Question

Let 𝑋₁~𝑁(2, 1), 𝑋₂~𝑁(−1,4) and 𝑋₃~𝑁(0, 1) be mutually independent random variables. Then, the probability that exactly two of these three random variables are less than 1, equals____(round off to two decimal places)

Answer 1

Correct Answer: 0.63

To solve for the probability that exactly two of the three independent normal random variables are less than 1, we first determine the probability for each random variable to be under 1 using the standard normal distribution.

1. Determine individual probabilities:

• For \(X_1 \sim N(2, 1)\), calculate \(P(X_1 < 1)\). Convert to standard normal: \[ Z = \frac{1 - 2}{1} = -1. \quad \text{Thus,} \quad P(X_1 < 1) = P(Z < -1) \approx 0.1587. \]
• For \(X_2 \sim N(-1, 4)\), calculate \(P(X_2 < 1)\). Convert to standard normal: \[ Z = \frac{1 - (-1)}{2} = 1. \quad \text{Thus,} \quad P(X_2 < 1) = P(Z < 1) \approx 0.8413. \]
• For \(X_3 \sim N(0, 1)\), calculate \(P(X_3 < 1)\). Convert to standard normal: \[ Z = \frac{1 - 0}{1} = 1. \quad \text{Thus,} \quad P(X_3 < 1) = P(Z < 1) \approx 0.8413. \]

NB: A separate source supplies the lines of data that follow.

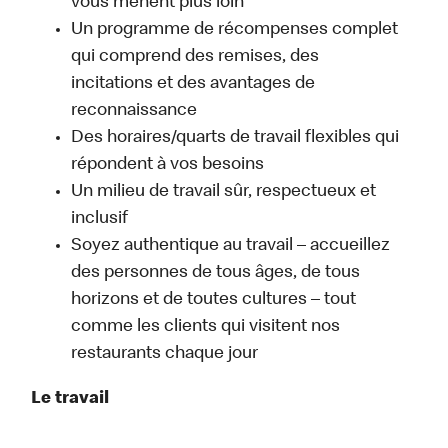
vous mènent plus loin
Un programme de récompenses complet
qui comprend des remises, des
incitations et des avantages de
reconnaissance
Des horaires/quarts de travail flexibles qui
répondent à vos besoins
Un milieu de travail sûr, respectueux et
inclusif
Soyez authentique au travail – accueillez
des personnes de tous âges, de tous
horizons et de toutes cultures – tout
comme les clients qui visitent nos
restaurants chaque jour
Le travail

2. Calculate the probability for exactly two random variables being less than 1:

We use the formula for the probability of exactly \(k\) successes (being less than 1) in \(n\) trials (3 random variables) where each trial is independent. The trials where \(X_i < 1\) are considered successes:

Compute for different combinations:

Combination	Probability
\(X_1 < 1, X_2 < 1, X_3 \geq 1\)	\(0.1587 \times 0.8413 \times (1 - 0.8413) = 0.0213\)
\(X_1 < 1, X_2 \geq 1, X_3 < 1\)	\(0.1587 \times (1 - 0.8413) \times 0.8413 = 0.0213\)
\(X_1 \geq 1, X_2 < 1, X_3 < 1\)	\((1 - 0.1587) \times 0.8413 \times 0.8413 = 0.5898\)

Sum these probabilities for exactly two being less than 1:

\[ 0.0213 + 0.0213 + 0.5898 = 0.6324. \]

3. Validation:

The calculated probability is 0.63 when rounded to two decimal places. It fits within the given range [0.63, 0.63].

Conclusion:

The probability that exactly two of the three random variables are less than 1 is \( \boxed{0.63} \).